Sementara turis Asia saat ini, terutama yang dari Thailand menikmati akses gratis ke Myanmar, merupakan 80% dari perjalanan sehari atau bermalam ke Nyaung Oo Phee selama musim Oktober hingga Mei, Sui berharap lebih banyak orang Barat akan menemukan pulau itu. Orang Eropa lebih sadar lingkungan, katanya, seperti berhati-hati agar tidak merusak atau mempercantik karang, dan lebih memilih botol air isi ulang daripada botol plastik sekali pakai.

Sementara resor di Nyaung Oo Phee dengan tenda hutan dan vila tepi pantai memberi para tamu akses mudah tanpa alas kaki ke pantai pasir putih fotogenik, hanya beberapa meter lepas pantai dan perjalanan singkat dengan perahu ke harta karun nusantara, dunia bawah laut.
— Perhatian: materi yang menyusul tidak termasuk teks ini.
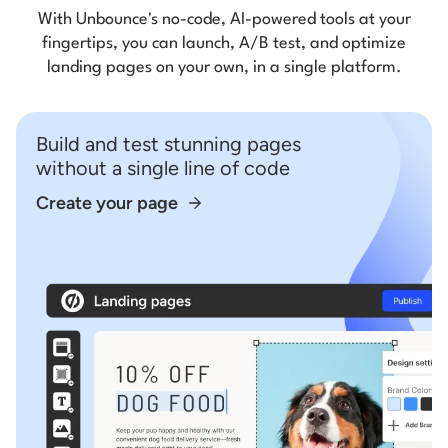
With Unbounce's no-code, AI-powered tools at your
fingertips, you can launch, A/B test, and optimize
landing pages on your own, in a single platform.
Build and test stunning pages
without a single line of code
Create your page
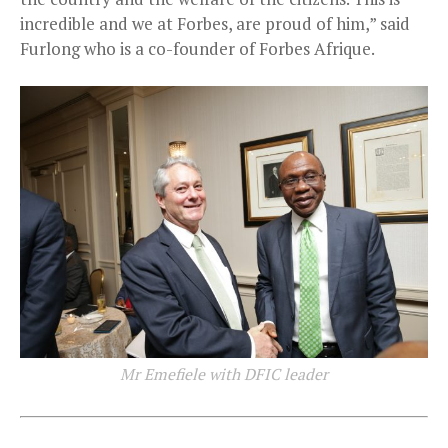
incredible and we at Forbes, are proud of him,” said
Furlong who is a co-founder of Forbes Afrique.
Mr Emefiele with DFIC leader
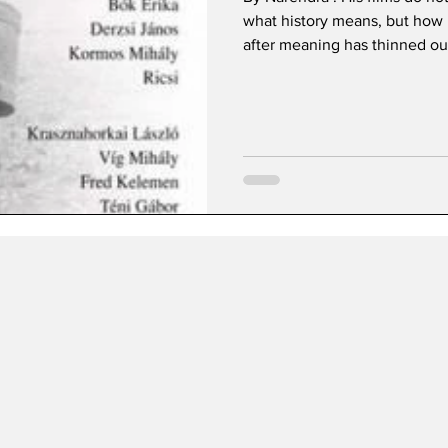
what history means, but how l
after meaning has thinned ou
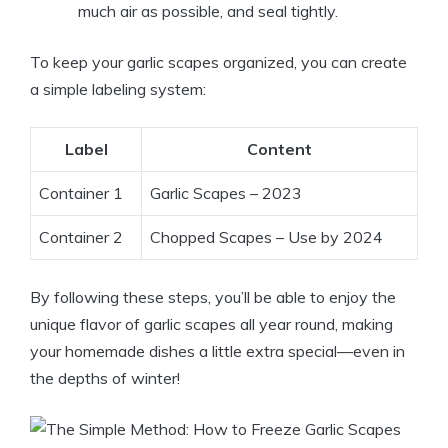
much air as possible, and seal tightly.
To keep your garlic scapes organized, you can create
a simple labeling system:
Label
Content
Container 1
Garlic Scapes – 2023
Container 2
Chopped Scapes – Use by 2024
By following these steps, you’ll be able to enjoy the
unique flavor of garlic scapes all year round, making
your homemade dishes a little extra special—even in
the depths of winter!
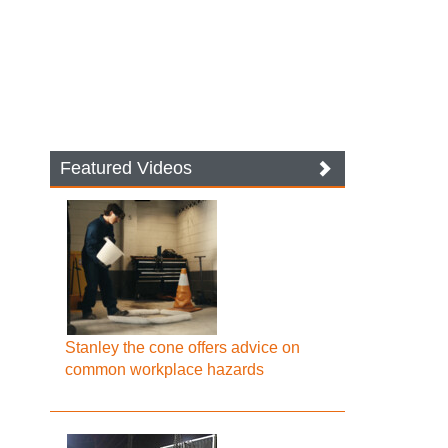
Featured Videos
Stanley the cone offers advice on
common workplace hazards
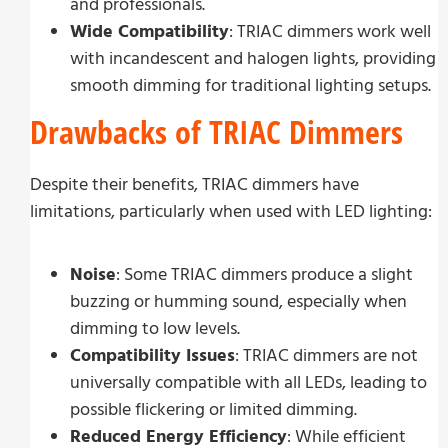
and professionals.
Wide Compatibility
: TRIAC dimmers work well
with incandescent and halogen lights, providing
smooth dimming for traditional lighting setups.
Drawbacks of TRIAC Dimmers
Despite their benefits, TRIAC dimmers have
limitations, particularly when used with LED lighting:
Noise
: Some TRIAC dimmers produce a slight
buzzing or humming sound, especially when
dimming to low levels.
Compatibility Issues
: TRIAC dimmers are not
universally compatible with all LEDs, leading to
possible flickering or limited dimming.
Reduced Energy Efficiency
: While efficient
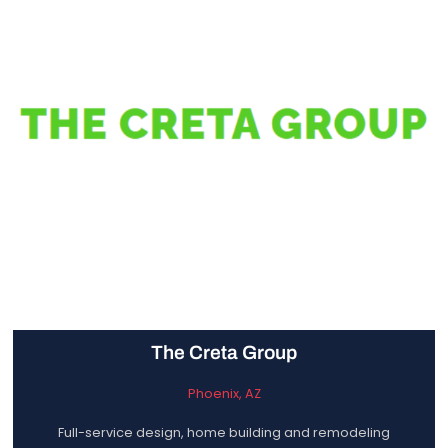
The Creta Group
Phoenix, AZ
Full-service design, home building and remodeling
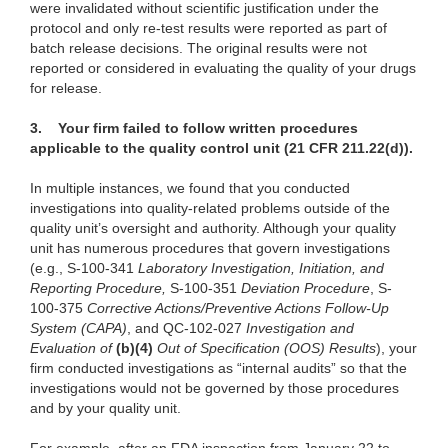
were invalidated without scientific justification under the
protocol and only re-test results were reported as part of
batch release decisions. The original results were not
reported or considered in evaluating the quality of your drugs
for release.
3.
Your firm failed to follow written procedures
applicable to the quality control unit (21 CFR 211.22(d)).
In multiple instances, we found that you conducted
investigations into quality-related problems outside of the
quality unit’s oversight and authority. Although your quality
unit has numerous procedures that govern investigations
(e.g., S-100-341
Laboratory Investigation, Initiation, and
Reporting Procedure,
S-100-351
Deviation Procedure
, S-
100-375
Corrective Actions/Preventive Actions Follow-Up
System (CAPA)
, and QC-102-027
Investigation and
Evaluation of
(b)(4)
Out of Specification (OOS) Results
), your
firm conducted investigations as “internal audits” so that the
investigations would not be governed by those procedures
and by your quality unit.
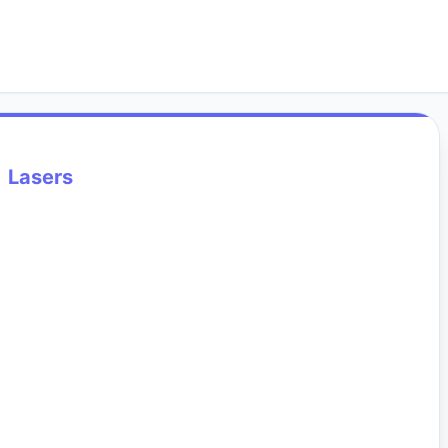
Lasers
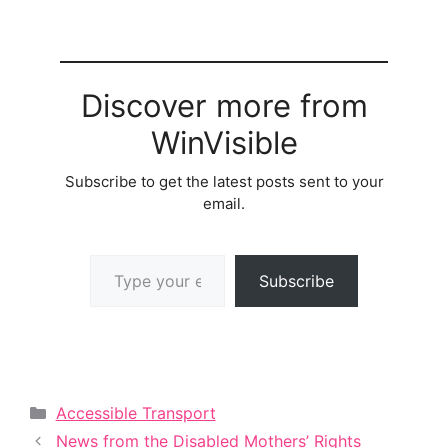
Discover more from
WinVisible
Subscribe to get the latest posts sent to your
email.
Type your email…
Subscribe
Categories
Accessible Transport
News from the Disabled Mothers’ Rights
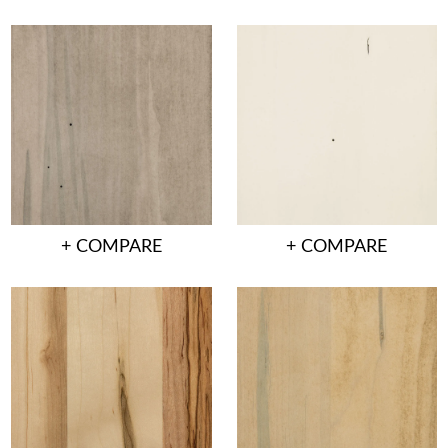
+ COMPARE
+ COMPARE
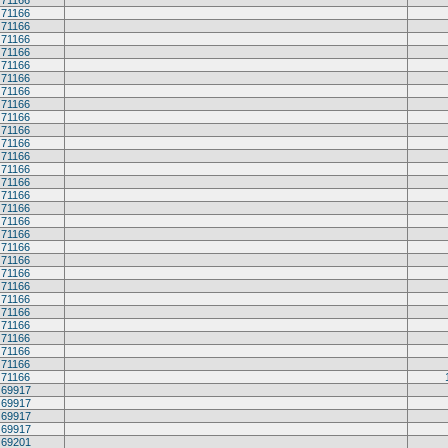
71166
71166
71166
71166
71166
71166
71166
71166
71166
71166
71166
71166
71166
71166
71166
71166
71166
71166
71166
71166
71166
71166
71166
71166
71166
71166
71166
71166
71166
71166
69917
69917
69917
69917
69201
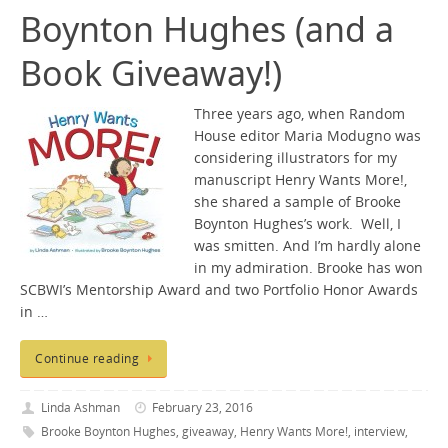
Boynton Hughes (and a
Book Giveaway!)
Three years ago, when Random
House editor Maria Modugno was
considering illustrators for my
manuscript Henry Wants More!,
she shared a sample of Brooke
Boynton Hughes’s work. Well, I
was smitten. And I’m hardly alone
in my admiration. Brooke has won
SCBWI’s Mentorship Award and two Portfolio Honor Awards
in …
Continue reading
Linda Ashman
February 23, 2016
Brooke Boynton Hughes
,
giveaway
,
Henry Wants More!
,
interview
,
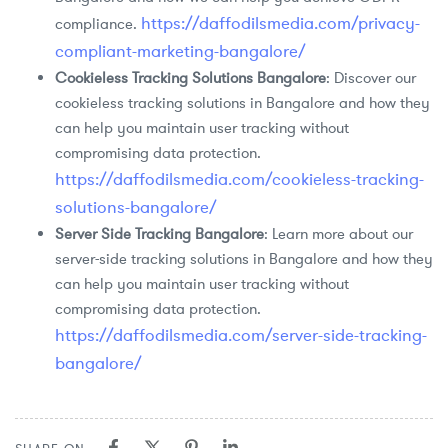
https://daffodilsmedia.com/privacy-
compliance.
compliant-marketing-bangalore/
Cookieless Tracking Solutions Bangalore
: Discover our
cookieless tracking solutions in Bangalore and how they
can help you maintain user tracking without
compromising data protection.
https://daffodilsmedia.com/cookieless-tracking-
solutions-bangalore/
Server Side Tracking Bangalore
: Learn more about our
server-side tracking solutions in Bangalore and how they
can help you maintain user tracking without
compromising data protection.
https://daffodilsmedia.com/server-side-tracking-
bangalore/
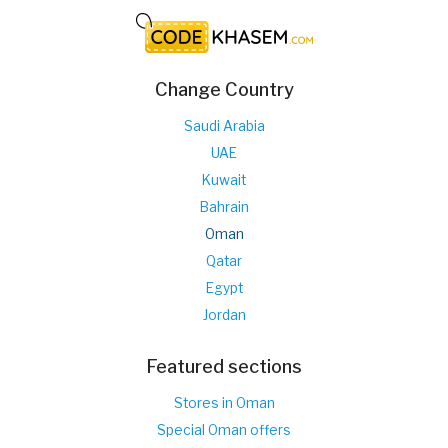
Change Country
Saudi Arabia
UAE
Kuwait
Bahrain
Oman
Qatar
Egypt
Jordan
Featured sections
Stores in Oman
Special Oman offers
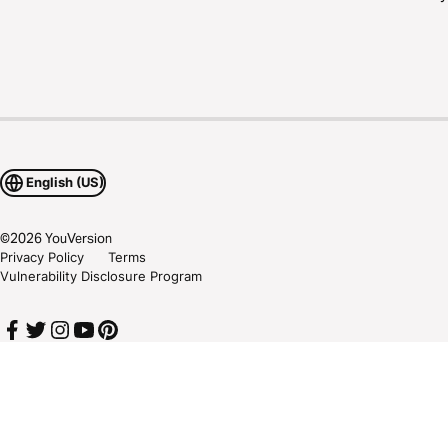
English (US)
©
2026
YouVersion
Privacy Policy
Terms
Vulnerability Disclosure Program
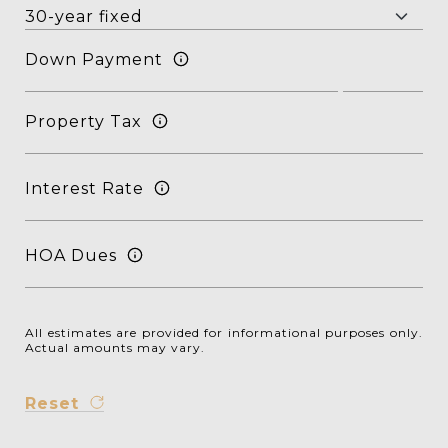
Down Payment
Property Tax
Interest Rate
HOA Dues
All estimates are provided for informational purposes only.
Actual amounts may vary.
Reset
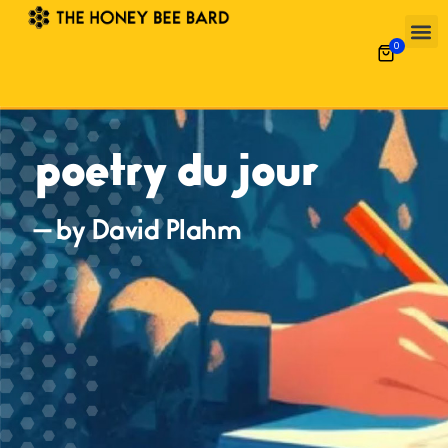
0
poetry du jour
— by David Plahm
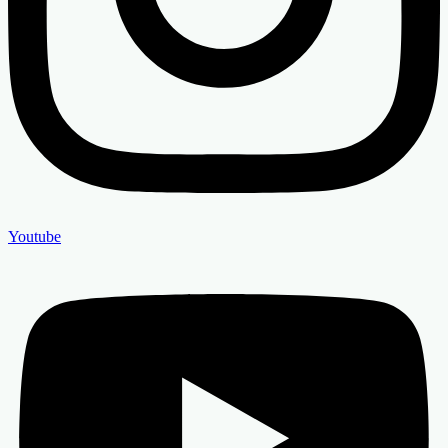
Youtube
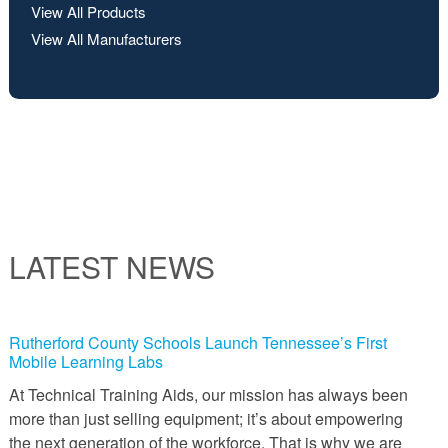
View All Products
View All Manufacturers
LATEST NEWS
Rutherford County Schools Launch Tennessee’s First
Mobile Learning Labs
At Technical Training Aids, our mission has always been
more than just selling equipment; it’s about empowering
the next generation of the workforce. That is why we are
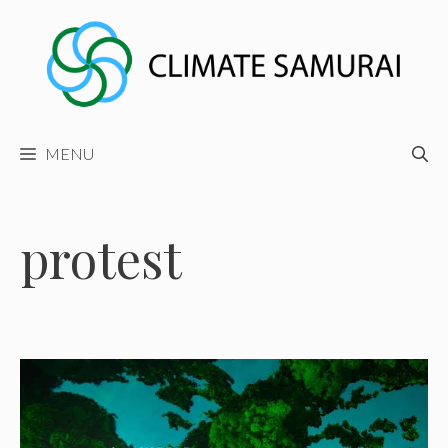
Skip
to
content
MENU
protest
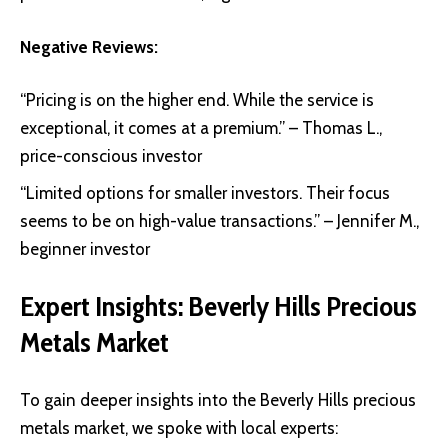
Negative Reviews:
“Pricing is on the higher end. While the service is
exceptional, it comes at a premium.” – Thomas L.,
price-conscious investor
“Limited options for smaller investors. Their focus
seems to be on high-value transactions.” – Jennifer M.,
beginner investor
Expert Insights: Beverly Hills Precious
Metals Market
To gain deeper insights into the Beverly Hills precious
metals market, we spoke with local experts:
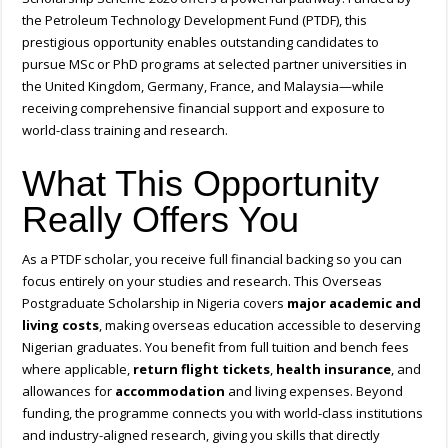
the Petroleum Technology Development Fund (PTDF), this
prestigious opportunity enables outstanding candidates to
pursue MSc or PhD programs at selected partner universities in
the United Kingdom, Germany, France, and Malaysia—while
receiving comprehensive financial support and exposure to
world-class training and research.
What This Opportunity
Really Offers You
As a PTDF scholar, you receive full financial backing so you can
focus entirely on your studies and research. This Overseas
Postgraduate Scholarship in Nigeria covers
major academic and
living costs
, making overseas education accessible to deserving
Nigerian graduates. You benefit from full tuition and bench fees
where applicable,
return flight tickets
,
health insurance
, and
allowances for
accommodation
and living expenses. Beyond
funding, the programme connects you with world-class institutions
and industry-aligned research, giving you skills that directly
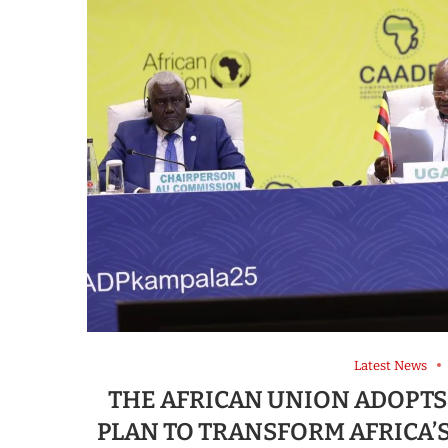
Latest News
THE AFRICAN UNION ADOPTS
PLAN TO TRANSFORM AFRICA’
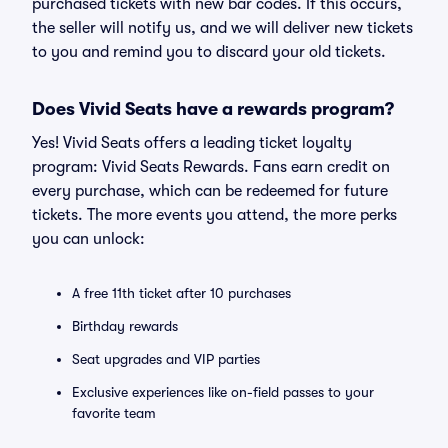
purchased tickets with new bar codes. If this occurs,
the seller will notify us, and we will deliver new tickets
to you and remind you to discard your old tickets.
Does Vivid Seats have a rewards program?
Yes! Vivid Seats offers a leading ticket loyalty
program: Vivid Seats Rewards. Fans earn credit on
every purchase, which can be redeemed for future
tickets. The more events you attend, the more perks
you can unlock:
A free 11th ticket after 10 purchases
Birthday rewards
Seat upgrades and VIP parties
Exclusive experiences like on-field passes to your
favorite team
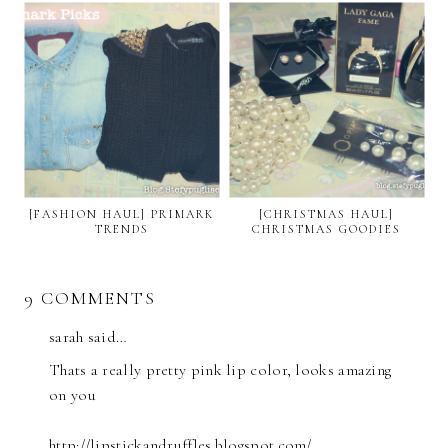
[FASHION HAUL] PRIMARK
[CHRISTMAS HAUL]
TRENDS
CHRISTMAS GOODIES
9 COMMENTS
sarah said…
Thats a really pretty pink lip color, looks amazing
on you
http://lipstickandruffles.blogspot.com/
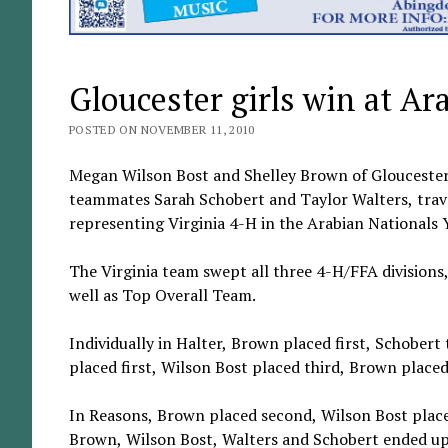
Gloucester girls win at Ar
POSTED ON NOVEMBER 11, 2010
Megan Wilson Bost and Shelley Brown of Gloucester
teammates Sarah Schobert and Taylor Walters, trave
representing Virginia 4-H in the Arabian Nationals
The Virginia team swept all three 4-H/FFA divisions, 
well as Top Overall Team.
Individually in Halter, Brown placed first, Schober
placed first, Wilson Bost placed third, Brown place
In Reasons, Brown placed second, Wilson Bost placed
Brown, Wilson Bost, Walters and Schobert ended up i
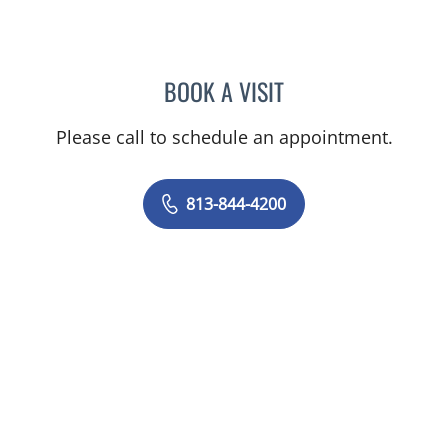
BOOK A VISIT
PRZEMYSLAW KOLANKO,
Please call to schedule an appointment.
813-844-4200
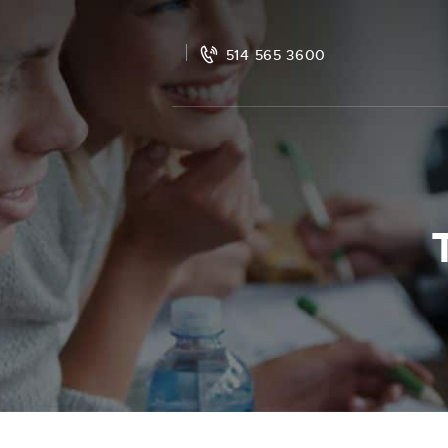
514 565 3600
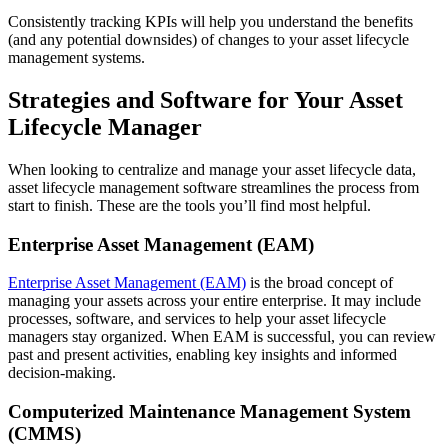
Consistently tracking KPIs will help you understand the benefits
(and any potential downsides) of changes to your asset lifecycle
management systems.
Strategies and Software for Your Asset
Lifecycle Manager
When looking to centralize and manage your asset lifecycle data,
asset lifecycle management software streamlines the process from
start to finish. These are the tools you’ll find most helpful.
Enterprise Asset Management (EAM)
Enterprise Asset Management (EAM)
is the broad concept of
managing your assets across your entire enterprise. It may include
processes, software, and services to help your asset lifecycle
managers stay organized. When EAM is successful, you can review
past and present activities, enabling key insights and informed
decision-making.
Computerized Maintenance Management System
(CMMS)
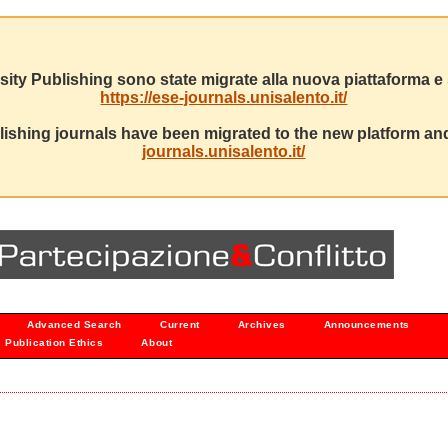
sity Publishing sono state migrate alla nuova piattaforma e s
https://ese-journals.unisalento.it/
ishing journals have been migrated to the new platform and
journals.unisalento.it/
Advanced Search
Current
Archives
Announcements
Publication Ethics
About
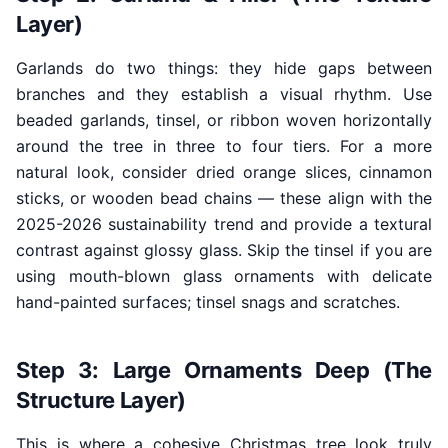
Layer)
Garlands do two things: they hide gaps between
branches and they establish a visual rhythm. Use
beaded garlands, tinsel, or ribbon woven horizontally
around the tree in three to four tiers. For a more
natural look, consider dried orange slices, cinnamon
sticks, or wooden bead chains — these align with the
2025-2026 sustainability trend and provide a textural
contrast against glossy glass. Skip the tinsel if you are
using mouth-blown glass ornaments with delicate
hand-painted surfaces; tinsel snags and scratches.
Step 3: Large Ornaments Deep (The
Structure Layer)
This is where a cohesive Christmas tree look truly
Survei Fauna & Flora International tahun 2018 memperkirakan sekitar 300 spesies karang ditemukan di seluruh nusantara, yang tersebar 400 km dari utara ke selatan, dan mungkin lebih dari 600 spesies ikan karang hidup di terumbu karang tepi dan atol. Kerapu, kakap, kaisar, ikan kupu-kupu, dan ikan kakatua biasa ditemukan di sekitar Nyuang Oo Phee, serta ikan badut 'Nemo' yang khas, dan perenang snorkel serta penyelam dapat mengagumi meja, tabung, harpa, staghorn, tigerclaw, dan karang laut Gorgonian.

Hampir 300 orang dipekerjakan di pulau itu dan di Hotel Victoria Cliff di Kawthaung, dan Sui berharap bahwa di daratan, lebih banyak pariwisata berbasis komunitas, atraksi dan kegiatan akan memberi pengunjung lebih banyak alasan untuk tinggal di sisi perbatasan Myanmar, daripada daripada hanya datang untuk perjalanan sehari dari pelabuhan Ranong di Thailand, melintasi muara sungai. “Pulau-pulau ini menawarkan keindahan alam yang tidak ditemukan di tempat lain di Asia, serta tidak padat dan tidak terlalu berkembang. Setiap perkembangan perlu dikendalikan, agar tetap alami. "

APA YANG PERLU DIPERHATIKAN DARI PASAL INI:

  • Salah satu resor snorkeling dan menyelam pertama di Kepulauan Mergui sedang menghadapi tantangan dalam memberikan pengalaman Instagramable sekaligus meningkatkan perlindungan lingkungan di pulau terpencil di Laut Andaman.
  • Patroli yang lebih baik oleh angkatan laut Myanmar berarti bahwa dinamit tidak lagi digunakan untuk membunuh dan menangkap kehidupan laut, namun ia mengatakan bahwa resor tersebut mencoba untuk mendidik nelayan setempat agar tidak mengambil ikan berukuran kecil untuk menjaga stok ikan, dan tidak merusaknya. karang.
  • Victoria Cliff Resort di pulau Nyaung Oo Phee, di lepas pantai selatan Myanmar dan Thailand, akan dibuka secara resmi bulan depan oleh Menteri Pariwisata Myanmar, namun resor pantai yang sempurna ini membutuhkan waktu hampir setengah dekade untuk membuahkan hasil.

<

Tentang Penulis

Keith Lyons

Bagikan ke...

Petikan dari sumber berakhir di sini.